Jules hung my cap and gown from the top of the closet door. We’d been friends since kindergarten. I could tell her anything. Well, almost anything.
She flipped her hair to one side and wriggled out of her jeans. “I’ve got to start buying pants a size bigger. I swear these are giving me a rash.”
“Thanks for sharing,” I said. My phone vibrated on the bedside table. It was a text from an unknown number. It was the seventh time that day. The first time it happened, I thought, This is it! Calder probably got a new phone, right? That would make sense. Now that he had his freedom, he wouldn’t want his sister Maris to know how to reach him. But when I clicked on it, there was no message—only a link to a website, just some hacker sending me a virus. Now it was just plain annoying.
“Figure-flattering,” Jules said, trying on her graduation gown. “We’re going to look like saggy blueberries. Remember that Willy Wonka girl after she goes through the juicer? I wonder what they’d look like belted?”
“Stupid,” I said, sliding my phone open and closed, open and closed.
“Geez, Lily, what’s got your undies in a bunch?” She laughed. Everyone was always laughing these days. Or maybe they always had been. Had I ever laughed so easily? Nothing seemed funny anymore. I gathered my strength and forced a smile.
Jules rolled her eyes and muttered, “Nice try,” while she scrounged through my closet.
“Sorry. Just tired,” I said. “Are you looking for something in particular?”
Jules bypassed a paisley blouse, a chenille poncho, and a 1970s denim jumpsuit (my latest thrift-store purchase).
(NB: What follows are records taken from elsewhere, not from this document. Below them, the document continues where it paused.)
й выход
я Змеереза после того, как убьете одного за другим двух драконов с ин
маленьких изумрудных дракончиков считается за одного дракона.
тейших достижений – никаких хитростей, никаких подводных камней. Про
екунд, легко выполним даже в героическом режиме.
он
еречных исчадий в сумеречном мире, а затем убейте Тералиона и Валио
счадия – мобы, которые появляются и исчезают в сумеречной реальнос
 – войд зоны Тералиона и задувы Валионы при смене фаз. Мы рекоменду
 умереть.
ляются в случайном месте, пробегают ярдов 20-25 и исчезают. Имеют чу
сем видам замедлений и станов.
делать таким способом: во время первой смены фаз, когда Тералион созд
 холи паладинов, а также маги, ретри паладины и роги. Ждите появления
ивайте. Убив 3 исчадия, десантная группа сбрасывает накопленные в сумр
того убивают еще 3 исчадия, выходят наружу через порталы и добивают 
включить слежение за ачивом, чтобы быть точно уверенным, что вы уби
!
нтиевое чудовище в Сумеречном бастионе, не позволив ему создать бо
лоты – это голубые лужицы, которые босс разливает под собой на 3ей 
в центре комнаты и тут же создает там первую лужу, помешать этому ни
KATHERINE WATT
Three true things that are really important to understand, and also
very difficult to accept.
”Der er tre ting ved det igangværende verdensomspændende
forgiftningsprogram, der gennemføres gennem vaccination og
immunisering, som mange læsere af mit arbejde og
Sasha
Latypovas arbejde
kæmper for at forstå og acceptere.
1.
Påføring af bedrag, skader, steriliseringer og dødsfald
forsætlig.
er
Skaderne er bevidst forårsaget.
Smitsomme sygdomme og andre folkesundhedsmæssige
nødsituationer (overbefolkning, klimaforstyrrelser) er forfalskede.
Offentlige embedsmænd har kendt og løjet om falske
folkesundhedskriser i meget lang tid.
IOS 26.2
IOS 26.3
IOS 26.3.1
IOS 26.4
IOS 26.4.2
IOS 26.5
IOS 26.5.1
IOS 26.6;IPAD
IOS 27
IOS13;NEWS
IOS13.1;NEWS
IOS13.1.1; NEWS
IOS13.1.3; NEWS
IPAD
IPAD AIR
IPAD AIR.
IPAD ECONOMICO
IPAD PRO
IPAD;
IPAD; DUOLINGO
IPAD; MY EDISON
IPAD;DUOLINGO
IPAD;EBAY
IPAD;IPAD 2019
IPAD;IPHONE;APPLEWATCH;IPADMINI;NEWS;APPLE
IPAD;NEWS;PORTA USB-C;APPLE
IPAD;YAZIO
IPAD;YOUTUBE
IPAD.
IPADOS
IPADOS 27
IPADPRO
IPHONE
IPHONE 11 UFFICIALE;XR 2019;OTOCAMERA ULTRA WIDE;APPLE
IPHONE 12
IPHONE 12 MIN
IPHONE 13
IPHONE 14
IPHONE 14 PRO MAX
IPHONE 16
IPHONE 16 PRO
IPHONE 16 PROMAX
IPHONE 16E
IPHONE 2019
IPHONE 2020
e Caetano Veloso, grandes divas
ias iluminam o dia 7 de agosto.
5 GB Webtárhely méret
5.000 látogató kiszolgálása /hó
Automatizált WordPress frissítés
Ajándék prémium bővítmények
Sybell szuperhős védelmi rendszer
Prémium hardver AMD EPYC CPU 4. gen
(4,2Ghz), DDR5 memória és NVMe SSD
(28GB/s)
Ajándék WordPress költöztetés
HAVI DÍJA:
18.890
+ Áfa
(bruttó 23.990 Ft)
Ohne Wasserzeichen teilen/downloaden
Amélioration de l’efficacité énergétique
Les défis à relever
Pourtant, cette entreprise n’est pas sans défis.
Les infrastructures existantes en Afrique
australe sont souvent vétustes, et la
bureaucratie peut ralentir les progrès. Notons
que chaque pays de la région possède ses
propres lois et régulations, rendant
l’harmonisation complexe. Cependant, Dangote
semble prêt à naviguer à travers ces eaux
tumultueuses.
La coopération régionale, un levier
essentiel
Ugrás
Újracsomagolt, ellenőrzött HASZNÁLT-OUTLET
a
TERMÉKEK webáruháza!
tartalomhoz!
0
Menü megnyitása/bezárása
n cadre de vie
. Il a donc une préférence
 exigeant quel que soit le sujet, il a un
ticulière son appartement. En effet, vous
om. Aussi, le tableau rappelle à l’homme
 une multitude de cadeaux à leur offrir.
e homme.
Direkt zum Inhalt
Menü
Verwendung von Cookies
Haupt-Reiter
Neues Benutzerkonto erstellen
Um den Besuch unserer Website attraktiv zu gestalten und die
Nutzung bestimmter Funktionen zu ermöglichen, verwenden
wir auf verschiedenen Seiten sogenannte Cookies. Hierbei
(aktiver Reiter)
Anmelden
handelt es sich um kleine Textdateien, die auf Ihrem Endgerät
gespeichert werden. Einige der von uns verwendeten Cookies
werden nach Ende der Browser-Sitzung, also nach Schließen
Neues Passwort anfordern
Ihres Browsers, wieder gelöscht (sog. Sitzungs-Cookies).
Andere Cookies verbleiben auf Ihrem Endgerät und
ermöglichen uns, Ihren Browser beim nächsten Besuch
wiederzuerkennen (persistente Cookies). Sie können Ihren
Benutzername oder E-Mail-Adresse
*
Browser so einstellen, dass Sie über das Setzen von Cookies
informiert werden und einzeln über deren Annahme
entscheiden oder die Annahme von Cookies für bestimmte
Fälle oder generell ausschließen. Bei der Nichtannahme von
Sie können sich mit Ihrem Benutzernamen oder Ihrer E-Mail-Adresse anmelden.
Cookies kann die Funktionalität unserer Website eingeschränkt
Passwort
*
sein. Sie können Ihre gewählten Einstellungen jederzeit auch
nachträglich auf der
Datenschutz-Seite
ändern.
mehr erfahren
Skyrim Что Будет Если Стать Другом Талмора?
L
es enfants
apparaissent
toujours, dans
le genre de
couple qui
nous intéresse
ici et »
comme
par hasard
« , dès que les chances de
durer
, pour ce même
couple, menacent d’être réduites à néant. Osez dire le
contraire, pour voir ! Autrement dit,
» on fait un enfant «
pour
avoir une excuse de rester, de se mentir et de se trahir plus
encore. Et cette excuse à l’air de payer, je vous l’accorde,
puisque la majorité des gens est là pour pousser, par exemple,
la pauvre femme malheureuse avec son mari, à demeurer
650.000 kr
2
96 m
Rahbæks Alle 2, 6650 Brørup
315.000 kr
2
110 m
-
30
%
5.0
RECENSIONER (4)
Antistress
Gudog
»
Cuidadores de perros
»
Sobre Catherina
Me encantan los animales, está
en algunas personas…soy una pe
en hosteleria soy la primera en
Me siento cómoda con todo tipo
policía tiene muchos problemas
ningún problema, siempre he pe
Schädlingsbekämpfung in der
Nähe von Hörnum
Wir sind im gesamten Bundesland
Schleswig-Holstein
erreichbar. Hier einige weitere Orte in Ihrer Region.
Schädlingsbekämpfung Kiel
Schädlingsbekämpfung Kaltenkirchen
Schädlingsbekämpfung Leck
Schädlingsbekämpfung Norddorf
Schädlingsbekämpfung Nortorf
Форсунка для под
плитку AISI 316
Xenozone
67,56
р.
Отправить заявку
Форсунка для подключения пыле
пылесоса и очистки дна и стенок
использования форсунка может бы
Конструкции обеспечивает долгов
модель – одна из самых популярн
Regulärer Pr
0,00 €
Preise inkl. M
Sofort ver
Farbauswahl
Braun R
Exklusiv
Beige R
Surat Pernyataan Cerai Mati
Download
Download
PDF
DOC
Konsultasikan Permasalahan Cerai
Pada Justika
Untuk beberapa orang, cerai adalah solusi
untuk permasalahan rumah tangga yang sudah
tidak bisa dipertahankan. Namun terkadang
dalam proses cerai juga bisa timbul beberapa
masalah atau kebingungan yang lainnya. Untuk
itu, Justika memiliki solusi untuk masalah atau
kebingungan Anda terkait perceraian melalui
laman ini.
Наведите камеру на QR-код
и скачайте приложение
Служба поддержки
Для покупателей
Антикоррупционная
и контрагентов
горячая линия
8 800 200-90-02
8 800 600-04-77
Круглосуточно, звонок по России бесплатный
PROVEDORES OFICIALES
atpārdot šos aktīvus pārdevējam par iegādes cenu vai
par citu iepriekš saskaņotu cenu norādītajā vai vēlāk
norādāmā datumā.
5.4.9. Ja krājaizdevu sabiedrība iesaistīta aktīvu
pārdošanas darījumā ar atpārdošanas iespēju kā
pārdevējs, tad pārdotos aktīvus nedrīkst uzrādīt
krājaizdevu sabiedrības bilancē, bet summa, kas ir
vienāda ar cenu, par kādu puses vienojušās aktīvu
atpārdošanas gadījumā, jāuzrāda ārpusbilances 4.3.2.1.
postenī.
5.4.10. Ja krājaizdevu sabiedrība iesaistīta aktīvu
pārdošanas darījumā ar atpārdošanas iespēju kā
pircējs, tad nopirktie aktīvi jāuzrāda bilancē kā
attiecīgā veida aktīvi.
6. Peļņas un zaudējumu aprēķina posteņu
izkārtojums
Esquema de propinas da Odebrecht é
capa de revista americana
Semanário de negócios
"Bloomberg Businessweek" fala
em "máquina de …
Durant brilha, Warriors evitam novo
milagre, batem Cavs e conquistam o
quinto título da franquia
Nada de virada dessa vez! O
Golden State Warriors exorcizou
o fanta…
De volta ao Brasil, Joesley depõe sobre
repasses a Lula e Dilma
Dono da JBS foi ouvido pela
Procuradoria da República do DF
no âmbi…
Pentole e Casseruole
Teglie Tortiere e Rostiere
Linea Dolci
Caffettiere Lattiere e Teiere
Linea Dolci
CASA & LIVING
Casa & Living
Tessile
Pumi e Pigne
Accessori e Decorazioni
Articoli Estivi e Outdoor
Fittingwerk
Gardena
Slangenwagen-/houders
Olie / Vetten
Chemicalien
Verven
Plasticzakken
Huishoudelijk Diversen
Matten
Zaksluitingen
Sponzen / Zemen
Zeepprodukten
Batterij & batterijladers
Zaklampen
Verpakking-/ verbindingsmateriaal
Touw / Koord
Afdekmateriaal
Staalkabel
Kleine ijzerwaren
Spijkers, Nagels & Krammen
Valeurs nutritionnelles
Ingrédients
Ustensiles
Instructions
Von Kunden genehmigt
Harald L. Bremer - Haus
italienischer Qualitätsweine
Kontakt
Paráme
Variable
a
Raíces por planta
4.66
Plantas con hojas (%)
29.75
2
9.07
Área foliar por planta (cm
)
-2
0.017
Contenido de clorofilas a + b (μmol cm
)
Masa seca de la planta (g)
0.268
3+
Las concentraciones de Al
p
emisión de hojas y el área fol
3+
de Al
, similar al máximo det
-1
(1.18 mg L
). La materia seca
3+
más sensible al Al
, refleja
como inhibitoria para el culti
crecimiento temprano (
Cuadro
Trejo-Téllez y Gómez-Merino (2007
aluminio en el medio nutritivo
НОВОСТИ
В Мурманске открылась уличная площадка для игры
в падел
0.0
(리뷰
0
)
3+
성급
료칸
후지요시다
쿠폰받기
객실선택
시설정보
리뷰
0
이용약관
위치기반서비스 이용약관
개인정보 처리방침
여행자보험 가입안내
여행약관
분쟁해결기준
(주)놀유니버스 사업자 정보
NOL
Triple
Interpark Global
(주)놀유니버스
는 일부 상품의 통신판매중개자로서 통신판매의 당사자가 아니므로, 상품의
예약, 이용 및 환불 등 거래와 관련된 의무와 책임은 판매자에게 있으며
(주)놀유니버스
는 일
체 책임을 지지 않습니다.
She tossed a belt and a tuxedo cummerbund onto the bed and wrapped a skinny necktie around her waist.
“You’ve been grumpy for weeks, Lil, and you always say it’s nothing. It’s something, all right. It’s that guy again, isn’t it?” She checked herself out in the full-length mirror. “Want me to get the frozen yogurt?”
That guy . Dark curly hair, hypnotic green eyes, voice like liquid, each word pouring into the next like water tumbling over rocks when he got excited. Calder White. The most amazingly beautiful boy who’d ever tried to kill my father.
It wasn’t funny. Not at all. But I couldn’t help smiling when I thought of how far we’d come. I’d told Jules plenty about him: how we’d worked together at the Blue Moon Café and how he’d taught me to use the cappuccino maker and steam milk to a perfect foam; how he’d rescued me from a near drowning and later given me a personal tour of the shipwrecks and natural wonders of the Apostle Islands. Of course, I’d never mentioned the most amazing part: that the tours had been underwater, with his perfect lips pressed to mine.